Exercise requirements
Every line of the listing that holds the word "très" should be returned.
------------------------------------------------
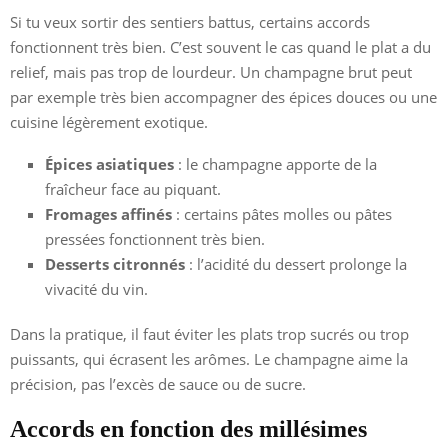
Si tu veux sortir des sentiers battus, certains accords
fonctionnent très bien. C’est souvent le cas quand le plat a du
relief, mais pas trop de lourdeur. Un champagne brut peut
par exemple très bien accompagner des épices douces ou une
cuisine légèrement exotique.
Épices asiatiques
: le champagne apporte de la
fraîcheur face au piquant.
Fromages affinés
: certains pâtes molles ou pâtes
pressées fonctionnent très bien.
Desserts citronnés
: l’acidité du dessert prolonge la
vivacité du vin.
Dans la pratique, il faut éviter les plats trop sucrés ou trop
puissants, qui écrasent les arômes. Le champagne aime la
précision, pas l’excès de sauce ou de sucre.
Accords en fonction des millésimes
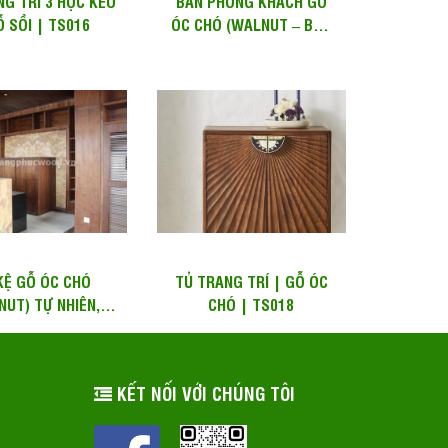
NG TRÍ 3 HỘC KÉO
BÀN PHÒNG KHÁCH GỖ
Ỗ SỒI | TS016
ÓC CHÓ (WALNUT – BẮC
MỸ) TT H21
KỆ GỖ ÓC CHÓ
TỦ TRANG TRÍ | GỖ ÓC
NUT) TỰ NHIÊN,
CHÓ | TS018
 SX, CUNG CẤP
O YÊU CẦU...
KẾT NỐI VỚI CHÚNG TÔI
------------------------------------------------
Response to the exercise
fonctionnent très bien. C’est souvent le cas quand le plat a du
par exemple très bien accompagner des épices douces ou une
pressées fonctionnent très bien.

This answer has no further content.